Your goal: Copy out the data word for word. The images are not part of the copy.

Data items
• • •
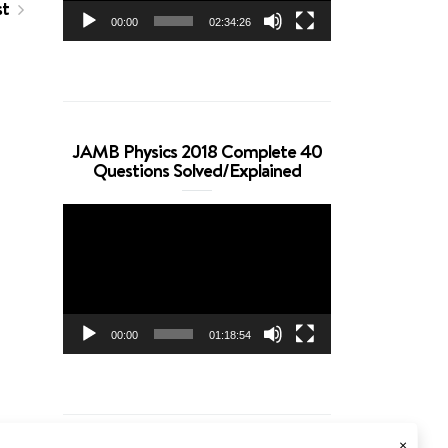
st
00:00
02:34:26
JAMB Physics 2018 Complete 40
Questions Solved/Explained
Video
Player
00:00
01:18:54
×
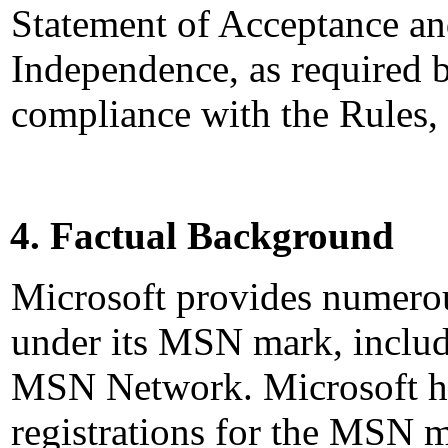
Statement of Acceptance and
Independence, as required b
compliance with the Rules,
4. Factual Background
Microsoft provides numerou
under its MSN mark, includi
MSN Network. Microsoft h
registrations for the MSN m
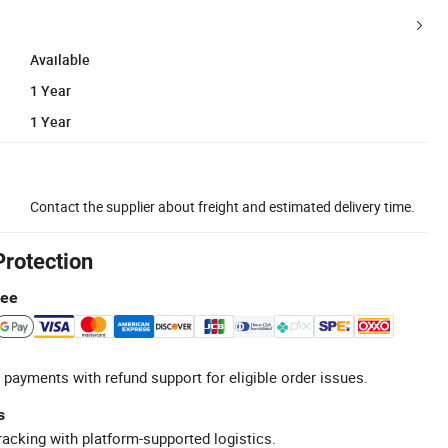
Available
1 Year
1 Year
Contact the supplier about freight and estimated delivery time.
Protection
tee
 payments with refund support for eligible order issues.
s
racking with platform-supported logistics.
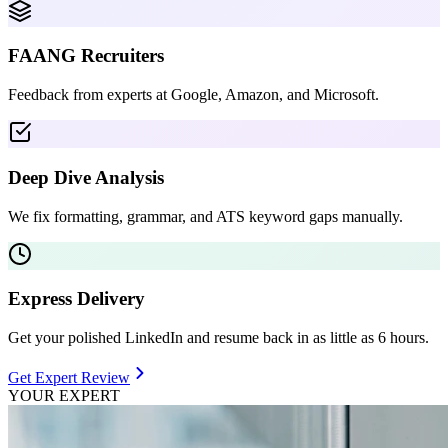
FAANG Recruiters
Feedback from experts at Google, Amazon, and Microsoft.
Deep Dive Analysis
We fix formatting, grammar, and ATS keyword gaps manually.
Express Delivery
Get your polished LinkedIn and resume back in as little as 6 hours.
Get Expert Review
YOUR EXPERT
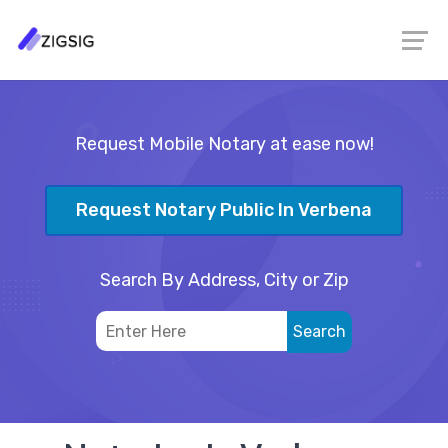
Request Mobile Notary at ease now!
Request Notary Public In Verbena
Search By Address, City or Zip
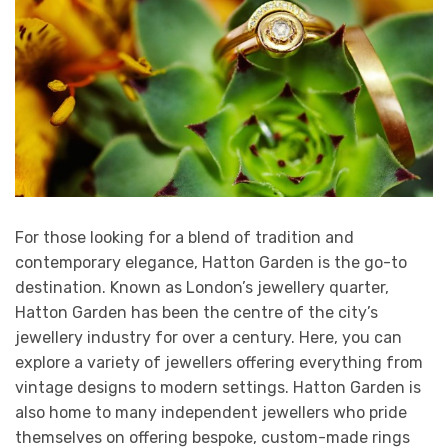
For those looking for a blend of tradition and
contemporary elegance, Hatton Garden is the go-to
destination. Known as London’s jewellery quarter,
Hatton Garden has been the centre of the city’s
jewellery industry for over a century. Here, you can
explore a variety of jewellers offering everything from
vintage designs to modern settings. Hatton Garden is
also home to many independent jewellers who pride
themselves on offering bespoke, custom-made rings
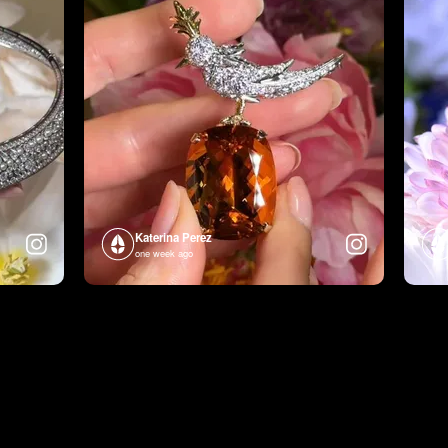
Katerina Perez
one week ago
• • •
Exercise answer:
st
00:00
02:34:26
JAMB Physics 2018 Complete 40
Questions Solved/Explained
Video
Player
00:00
01:18:54
×
Statement of Acceptance and
Independence, as required b
compliance with the Rules,
4. Factual Background
Microsoft provides numerou
under its MSN mark, includi
MSN Network. Microsoft h
registrations for the MSN m
Available
1 Year
1 Year
Contact the supplier about freight and estimated delivery time.
Protection
tee
 payments with refund support for eligible order issues.
s
racking with platform-supported logistics.
FAANG Recruiters
Feedback from experts at Google, Amazon, and Microsoft.
Deep Dive Analysis
We fix formatting, grammar, and ATS keyword gaps manually.
Express Delivery
Get your polished LinkedIn and resume back in as little as 6 hours.
Get Expert Review
YOUR EXPERT
Request Mobile Notary at ease now!
Request Notary Public In Verbena
Search By Address, City or Zip
For those looking for a blend of tradition and
contemporary elegance, Hatton Garden is the go-to
destination. Known as London’s jewellery quarter,
Hatton Garden has been the centre of the city’s
jewellery industry for over a century. Here, you can
explore a variety of jewellers offering everything from
vintage designs to modern settings. Hatton Garden is
also home to many independent jewellers who pride
themselves on offering bespoke, custom-made rings
Katerina Perez
one week ago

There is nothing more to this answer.